Search the material for the string "Secure" and copy each line where it occurs.
○ ○ ○
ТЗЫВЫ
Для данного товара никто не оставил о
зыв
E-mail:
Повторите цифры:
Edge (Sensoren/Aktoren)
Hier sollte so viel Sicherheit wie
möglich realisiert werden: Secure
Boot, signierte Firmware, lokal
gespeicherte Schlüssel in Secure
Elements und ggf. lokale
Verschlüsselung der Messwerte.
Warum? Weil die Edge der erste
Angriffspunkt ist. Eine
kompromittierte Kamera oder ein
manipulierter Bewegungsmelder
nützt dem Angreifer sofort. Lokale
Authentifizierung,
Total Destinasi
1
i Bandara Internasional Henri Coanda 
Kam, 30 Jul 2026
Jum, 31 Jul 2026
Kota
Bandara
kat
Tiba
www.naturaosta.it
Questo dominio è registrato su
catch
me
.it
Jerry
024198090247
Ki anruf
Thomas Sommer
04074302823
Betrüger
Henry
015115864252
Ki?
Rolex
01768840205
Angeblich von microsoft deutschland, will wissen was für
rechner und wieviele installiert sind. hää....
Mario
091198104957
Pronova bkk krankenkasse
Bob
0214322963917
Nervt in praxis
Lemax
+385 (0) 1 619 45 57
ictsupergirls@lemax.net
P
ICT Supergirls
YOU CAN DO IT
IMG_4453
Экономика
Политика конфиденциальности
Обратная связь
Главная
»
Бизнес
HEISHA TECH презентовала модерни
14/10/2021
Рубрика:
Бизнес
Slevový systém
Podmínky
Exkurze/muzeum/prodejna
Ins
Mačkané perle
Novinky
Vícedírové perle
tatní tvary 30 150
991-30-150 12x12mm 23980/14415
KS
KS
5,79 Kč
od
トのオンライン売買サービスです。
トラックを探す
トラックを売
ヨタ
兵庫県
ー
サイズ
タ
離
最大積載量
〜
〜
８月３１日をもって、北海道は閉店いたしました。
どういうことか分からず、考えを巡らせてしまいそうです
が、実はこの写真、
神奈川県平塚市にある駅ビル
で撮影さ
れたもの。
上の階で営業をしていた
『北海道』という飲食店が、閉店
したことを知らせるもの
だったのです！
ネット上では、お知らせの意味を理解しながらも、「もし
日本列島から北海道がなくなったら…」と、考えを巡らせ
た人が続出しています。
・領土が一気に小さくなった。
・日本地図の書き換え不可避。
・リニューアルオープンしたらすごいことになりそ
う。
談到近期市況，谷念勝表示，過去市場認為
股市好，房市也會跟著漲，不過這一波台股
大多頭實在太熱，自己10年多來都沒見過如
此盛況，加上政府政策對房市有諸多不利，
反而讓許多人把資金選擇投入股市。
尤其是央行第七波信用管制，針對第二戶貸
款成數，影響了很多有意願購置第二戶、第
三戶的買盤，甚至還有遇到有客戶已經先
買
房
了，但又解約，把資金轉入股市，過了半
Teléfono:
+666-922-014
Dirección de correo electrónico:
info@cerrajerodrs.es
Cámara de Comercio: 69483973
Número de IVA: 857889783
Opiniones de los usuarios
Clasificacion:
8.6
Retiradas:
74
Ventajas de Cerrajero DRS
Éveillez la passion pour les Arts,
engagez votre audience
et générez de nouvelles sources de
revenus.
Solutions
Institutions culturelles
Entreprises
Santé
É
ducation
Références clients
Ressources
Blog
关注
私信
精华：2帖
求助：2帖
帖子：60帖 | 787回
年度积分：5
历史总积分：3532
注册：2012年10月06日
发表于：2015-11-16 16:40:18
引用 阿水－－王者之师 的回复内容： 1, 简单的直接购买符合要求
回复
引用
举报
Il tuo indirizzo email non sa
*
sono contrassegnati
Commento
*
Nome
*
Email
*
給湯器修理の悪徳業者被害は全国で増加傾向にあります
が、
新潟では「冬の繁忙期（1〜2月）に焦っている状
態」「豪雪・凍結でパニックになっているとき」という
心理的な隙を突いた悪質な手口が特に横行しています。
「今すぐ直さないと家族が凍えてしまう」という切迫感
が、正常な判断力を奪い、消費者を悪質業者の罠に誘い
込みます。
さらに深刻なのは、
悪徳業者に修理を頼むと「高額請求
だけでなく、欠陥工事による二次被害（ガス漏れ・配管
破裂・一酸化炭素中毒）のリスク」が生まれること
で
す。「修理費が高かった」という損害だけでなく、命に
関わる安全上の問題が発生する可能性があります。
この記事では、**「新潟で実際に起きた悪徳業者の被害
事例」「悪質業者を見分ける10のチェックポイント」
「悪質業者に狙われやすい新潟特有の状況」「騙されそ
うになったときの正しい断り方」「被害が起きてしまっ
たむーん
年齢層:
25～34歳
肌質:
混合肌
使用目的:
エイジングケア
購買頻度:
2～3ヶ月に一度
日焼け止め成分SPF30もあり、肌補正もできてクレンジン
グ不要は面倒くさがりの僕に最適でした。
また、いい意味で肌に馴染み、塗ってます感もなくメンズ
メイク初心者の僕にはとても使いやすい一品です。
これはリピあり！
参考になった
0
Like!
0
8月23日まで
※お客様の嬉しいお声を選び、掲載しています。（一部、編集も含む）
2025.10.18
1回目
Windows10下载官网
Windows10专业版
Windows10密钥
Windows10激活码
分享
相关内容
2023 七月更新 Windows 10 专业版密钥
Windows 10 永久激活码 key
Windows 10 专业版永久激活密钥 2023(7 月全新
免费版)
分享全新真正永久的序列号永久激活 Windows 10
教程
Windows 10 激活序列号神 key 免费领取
○ ○ ○
Answer section:
möglich realisiert werden: Secure
gespeicherte Schlüssel in Secure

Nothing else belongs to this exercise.